Freakonomics by Steven D. Levitt & Stephen J. Dubner: Excerpt 1

My first economics book. Well, not exactly, I have read textbooks before, but hell, they ain’t no match for this one. Not that that’s saying a lot about this particular book (because my textbooks are seriously low standards to compare with) but it gives one some idea. I bought this one since I wanted to read up something about economics — and it had to be something that wouldn’t kill the tiny flicker of interest in my mind.  I’m glad to say this one hasn’t.  It has also piqued my curiosity quite a bit. Not just about economics but about the mechanics of this book itself.

The book itself doesn’t seem to have a certain purpose. Rather it seems to have certain randomness. Like someone decided to freely associate with and about economics. So it’s not as if the writers want to really make a point. Although they do claim that the point is to show how economics works everywhere and everything. Sure. Fine. One could buy that, only once you read the book this seems like such an apology of a ‘point’. Something they ‘had’ to come up with, so they picked whatever seemed most obvious.

Anyhow, the book does have certain observations that are correct. Both authors do ‘uncover’ certain underlying premises about human life that seem to at work in the economics of society.  Therefore certain noteworthy excerpts have warranted mention and extrapolation.

Chap 2. How is the Ku Klux Klan Like a Group of Real-Estate Agents – Page 55

“…… people respond strongly to strong incentives. And there are few incentives stronger than the fear of random violence — which, in essence, is why terrorism is so effective.”

Well, fear is a very strong incentive. And although fear of random violence may be a strong incentive, there are ones much stronger. Stronger as incentives. Since they will produce reactions that will be stronger, in a very quiet, un-noisy manner, but yet, very strong. Fear is a unique emotion. It has unbelievable motivational qualities. Most people (almost all, actually) function out of fear.

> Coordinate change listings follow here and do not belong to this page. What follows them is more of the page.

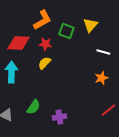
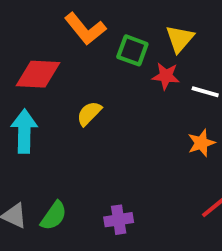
orange L-shape: (42, 20) -> (85, 29), turned 80
red star: (45, 44) -> (166, 76), moved
green semicircle: (33, 107) -> (54, 216), moved

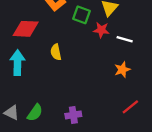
yellow semicircle: (89, 113) -> (56, 52), turned -56

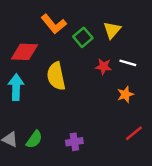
green square: (82, 15) -> (83, 37), turned 30
red star: (101, 30) -> (104, 66), moved
yellow semicircle: (56, 52) -> (56, 76), size x1.6

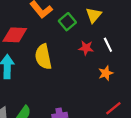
white line: (128, 63) -> (108, 45), turned 48

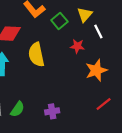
white line: (108, 45) -> (98, 31), moved
orange star: (106, 73) -> (96, 70), size x1.5

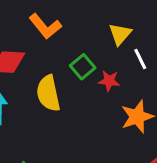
green square: (59, 21) -> (83, 67), moved

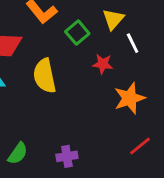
green square: (83, 67) -> (77, 33), moved

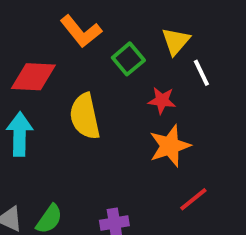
orange star: (130, 98) -> (170, 146), moved
red line: (140, 146) -> (193, 199), moved

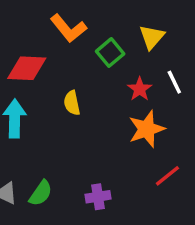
white line: (201, 73) -> (174, 82), moved
red star: (162, 100) -> (140, 89), turned 30
yellow semicircle: (85, 116) -> (72, 103), size x0.6

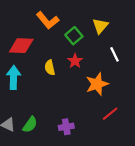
red star: (140, 89) -> (75, 61), moved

It remains one of the primary factors for function in people.  To the stone-age man (I like this term, unscientific as it may be) fear was the only motive — he hunted because he was afraid of starving, he sought protection because he was afraid of  the wild, he sought a mate because he was afraid of extinction and he sought other stone-age men because he was afraid of being alone.  People haven’t changed much. Their reasons haven’t changed much.

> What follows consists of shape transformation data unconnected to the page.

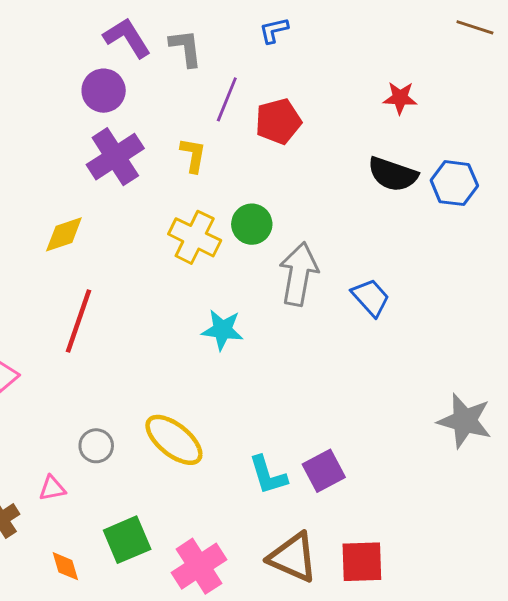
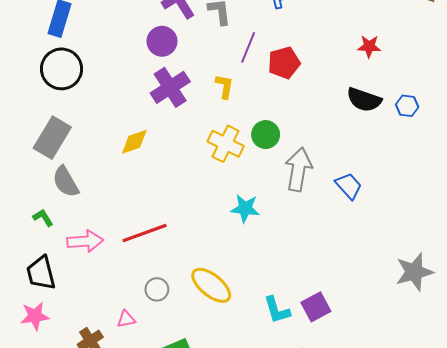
blue hexagon: (454, 183) -> (407, 106), size x0.7
red line: (79, 321) -> (145, 233), moved, turned 51
gray star: (465, 421) -> (414, 272), turned -30

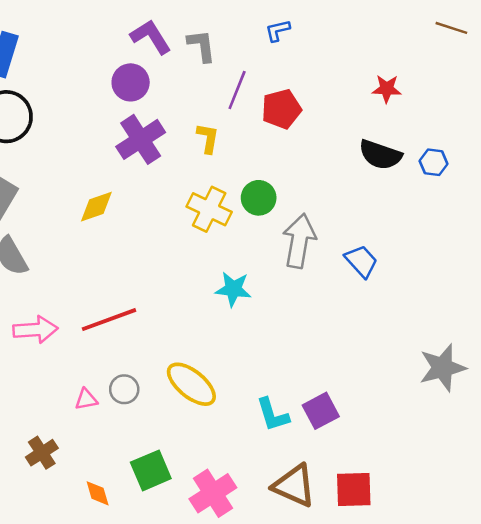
pink triangle: (126, 319) -> (86, 399), moved

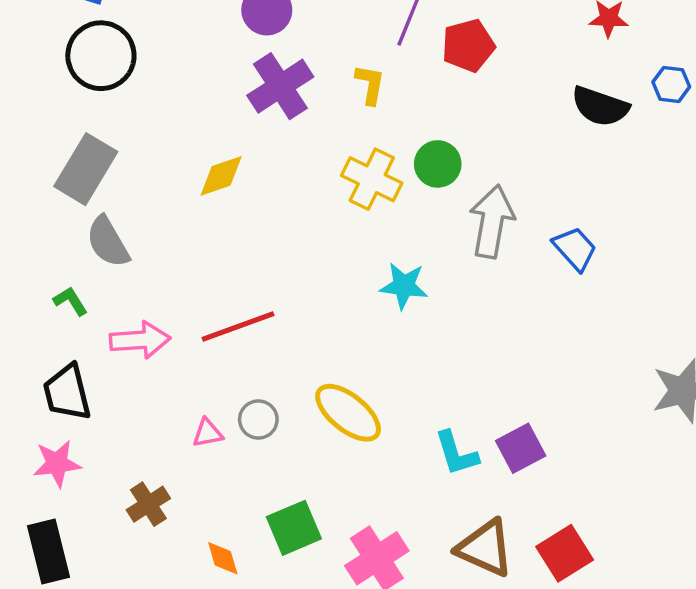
blue hexagon: (434, 162) -> (671, 84), moved
red square: (354, 489) -> (565, 553), turned -30

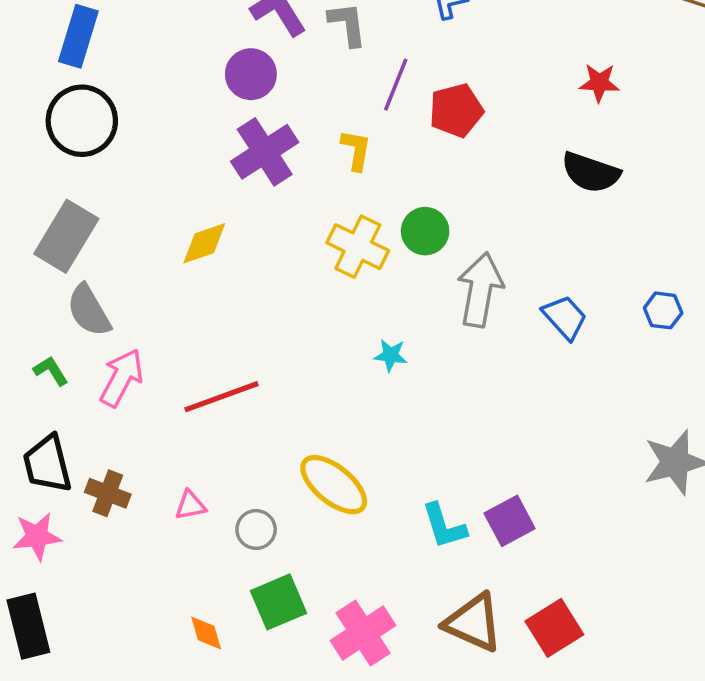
blue hexagon: (671, 84) -> (663, 310), moved
cyan star: (404, 286) -> (391, 355), size x0.7
pink arrow: (140, 340) -> (122, 378), moved, turned -58
gray circle: (258, 420) -> (256, 529), moved
brown cross: (148, 504) -> (108, 493), moved, turned -36

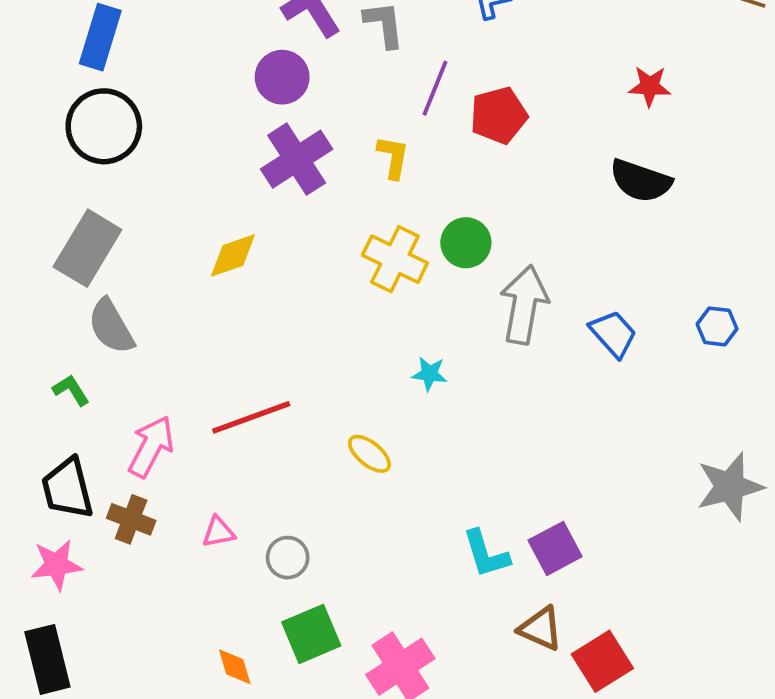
pink arrow: (122, 378) -> (151, 447), moved
yellow ellipse: (334, 485) -> (369, 454), moved, size x0.6
brown triangle: (473, 623) -> (541, 628), moved, size x0.7

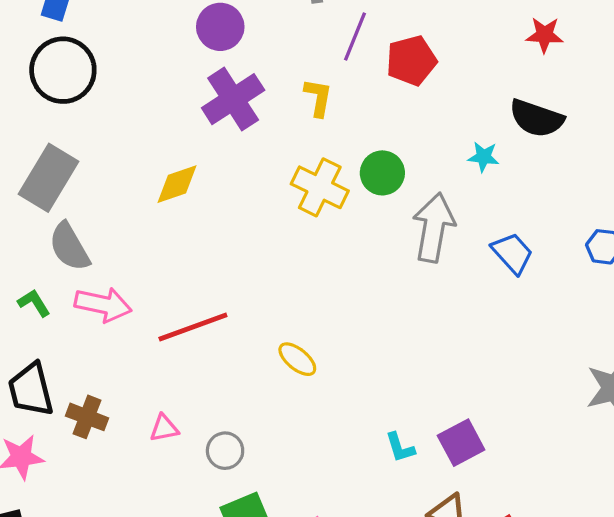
cyan star: (430, 374) -> (484, 157), moved
pink arrow: (151, 447) -> (103, 305), moved, turned 74
cyan L-shape: (486, 554) -> (400, 447), size x0.7

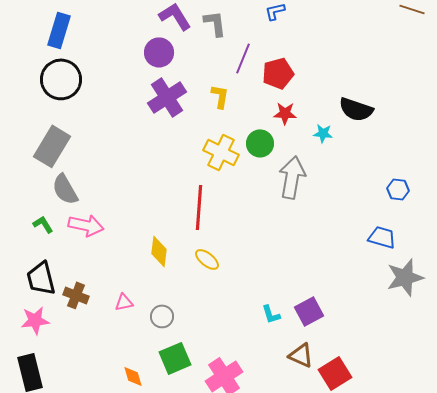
red star: (545, 35) -> (285, 113), moved
yellow diamond: (177, 184) -> (159, 251), moved, turned -64
blue trapezoid: (512, 253) -> (382, 237), moved, turned -32
red line: (193, 327) -> (199, 207), moved, turned -66

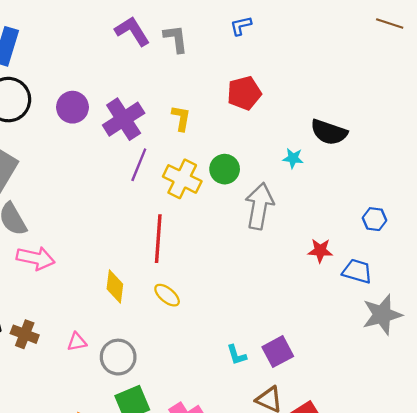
purple circle: (159, 52) -> (72, 107), moved
purple line: (243, 58) -> (139, 165), moved
red star: (285, 113) -> (320, 251), moved
gray circle: (162, 316) -> (118, 357), size x1.4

One of mankind’s most fundamental “creations” — Religion — came out of a grotesque surrender to fear. This statement has two aspects: That of religion being a fundamental creation and that it exists because of fear. That religion was created by man becomes obvious since there is no proof of the existence of Religion independent of man. He created it since it served a purpose. This purpose was control. Control over the minds of those who could be controlled. What kind of a person can be controlled by another? One who subordinates himself, his mind, his ability to think to that of another person. One who has no sense of ‘self’. A person without a self is no longer a human being, but just a creature who lives out of a simple pain pleasure mechanism like all other animals and therefore, like them, is motivated only by fear. The creature’s lack of self incapacitates him to have any other motivating factor, since any other factor would require the capcity of thinking. Religion was created to control such creatures. And it thrives, due to the existence of such creatures.